(Beginning of MATERIAL FOR THIS TASK)

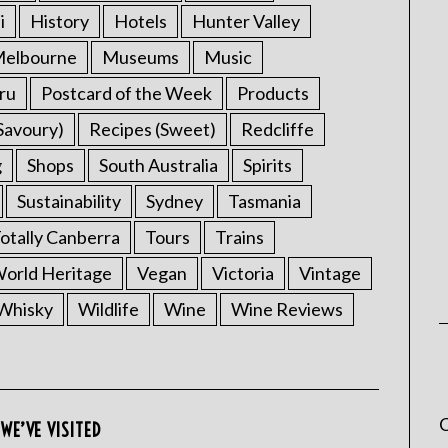
i
History
Hotels
Hunter Valley
elbourne
Museums
Music
ru
Postcard of the Week
Products
Savoury)
Recipes (Sweet)
Redcliffe
g
Shops
South Australia
Spirits
Sustainability
Sydney
Tasmania
otally Canberra
Tours
Trains
rld Heritage
Vegan
Victoria
Vintage
Whisky
Wildlife
Wine
Wine Reviews
C
WE’VE VISITED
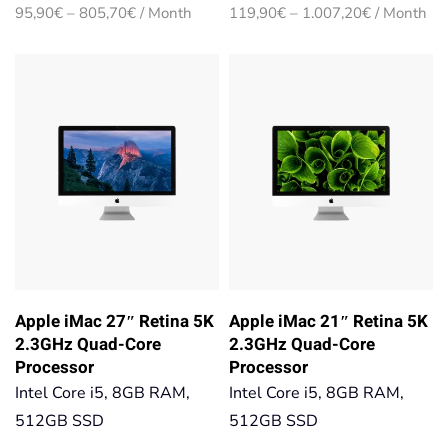
Price
Price
95,90
€
–
805,70
€
/ Month
119,90
€
–
1.007,20
€
/ Month
range:
range:
95,90€
119,90€
through
through
805,70€
1.007,20€
Apple iMac 27″ Retina 5K
Apple iMac 21″ Retina 5K
2.3GHz Quad-Core
2.3GHz Quad-Core
Processor
Processor
Intel Core i5, 8GB RAM,
Intel Core i5, 8GB RAM,
512GB SSD
512GB SSD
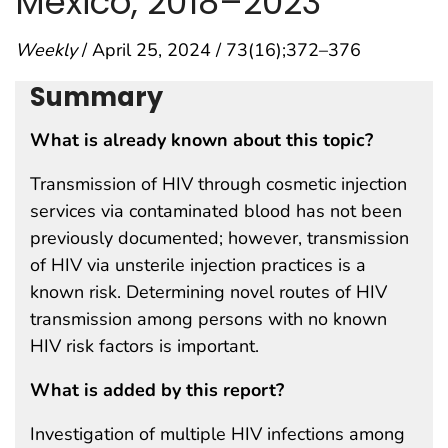
Mexico, 2018–2023
Weekly
/ April 25, 2024 / 73(16);372–376
Summary
What is already known about this topic?
Transmission of HIV through cosmetic injection
services via contaminated blood has not been
previously documented; however, transmission
of HIV via unsterile injection practices is a
known risk. Determining novel routes of HIV
transmission among persons with no known
HIV risk factors is important.
What is added by this report?
Investigation of multiple HIV infections among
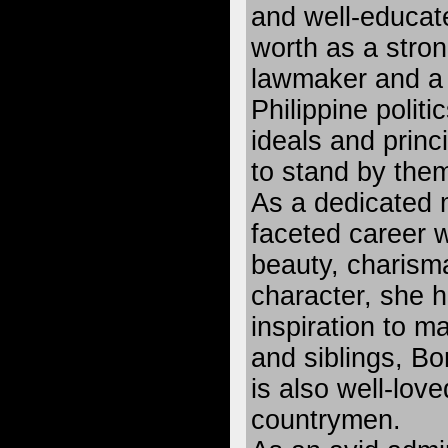
and well-educat
worth as a stron
lawmaker and a 
Philippine politi
ideals and princ
to stand by them
As a dedicated 
faceted career
beauty, charism
character, she 
inspiration to m
and siblings, B
is also well-lov
countrymen.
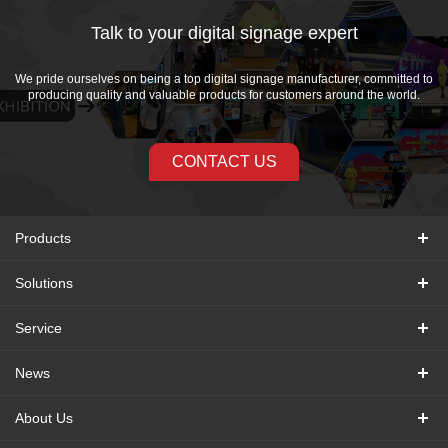
Talk to your digital signage expert
We pride ourselves on being a top digital signage manufacturer, committed to
producing quality and valuable products for customers around the world.
CONTACT US
Products
Solutions
Service
News
About Us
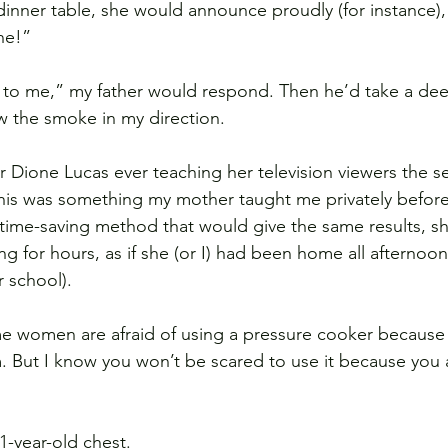
dinner table, she would announce proudly (for instance),
ne!” 
w to me,” my father would respond. Then he’d take a dee
w the smoke in my direction.
 Dione Lucas ever teaching her television viewers the se
his was something my mother taught me privately before
ime-saving method that would give the same results, she 
g for hours, as if she (or I) had been home all afternoo
r school).
 women are afraid of using a pressure cooker because t
. But I know you won’t be scared to use it because you 
11-year-old chest.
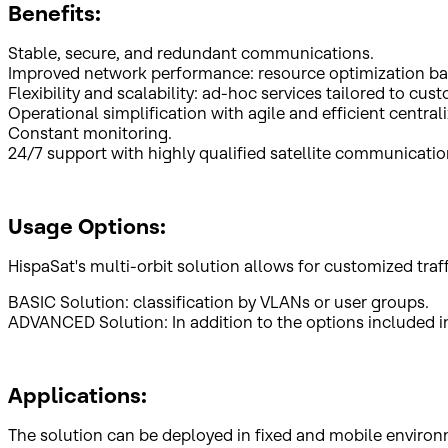
Benefits:
Stable, secure, and redundant communications.
Improved network performance: resource optimization ba
Flexibility and scalability: ad-hoc services tailored to cus
Operational simplification with agile and efficient centr
Constant monitoring.
24/7 support with highly qualified satellite communicati
Usage Options:
HispaSat's multi-orbit solution allows for customized tra
BASIC Solution: classification by VLANs or user groups.
ADVANCED Solution: In addition to the options included in B
Applications:
The solution can be deployed in fixed and mobile environm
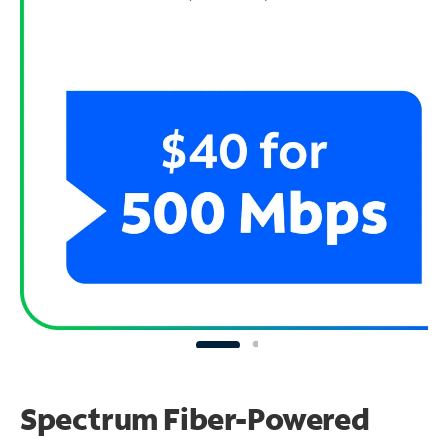
Spectrum Fiber-Powered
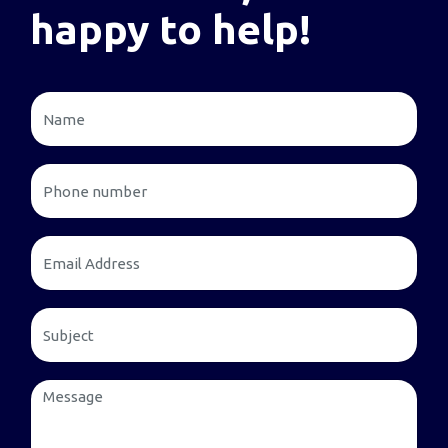
happy to help!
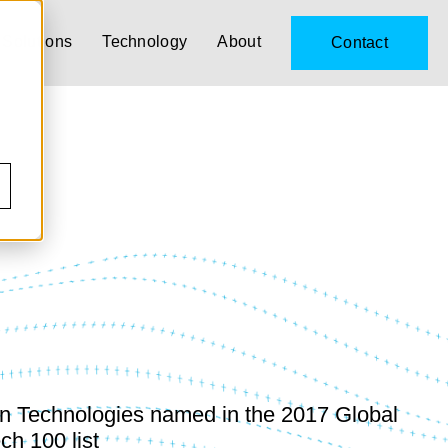
Solutions
Technology
About
Contact
n Technologies named in the 2017 Global
ch 100 list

(End of MATERIAL FOR THIS TASK)

> _EXERCISE GOAL_
Write out again exactly the lines above from the one with "Apple iMac 21″ Retina 5K" through the one with "Stable, secure, and redundant communications.", adding no other lines and no pictures.

> _WRITTEN SOLUTION_
Apple iMac 21″ Retina 5K
2.3GHz Quad-Core
2.3GHz Quad-Core
Processor
Processor
Intel Core i5, 8GB RAM,
Intel Core i5, 8GB RAM,
512GB SSD
512GB SSD
Mexico, 2018–2023
Weekly
/ April 25, 2024 / 73(16);372–376
Summary
What is already known about this topic?
Transmission of HIV through cosmetic injection
services via contaminated blood has not been
previously documented; however, transmission
of HIV via unsterile injection practices is a
known risk. Determining novel routes of HIV
transmission among persons with no known
HIV risk factors is important.
What is added by this report?
Investigation of multiple HIV infections among
and well-educat
worth as a stron
lawmaker and a 
Philippine politi
ideals and princ
to stand by them
As a dedicated 
faceted career
beauty, charism
character, she 
inspiration to m
and siblings, B
is also well-lov
countrymen.
Talk to your digital signage expert
We pride ourselves on being a top digital signage manufacturer, committed to
producing quality and valuable products for customers around the world.
CONTACT US
Products
Solutions
Service
News
About Us
dinner table, she would announce proudly (for instance),
ne!” 
w to me,” my father would respond. Then he’d take a dee
w the smoke in my direction.
 Dione Lucas ever teaching her television viewers the se
his was something my mother taught me privately before
ime-saving method that would give the same results, she 
g for hours, as if she (or I) had been home all afternoo
r school).
 women are afraid of using a pressure cooker because t
. But I know you won’t be scared to use it because you 
11-year-old chest.
Benefits:
Stable, secure, and redundant communications.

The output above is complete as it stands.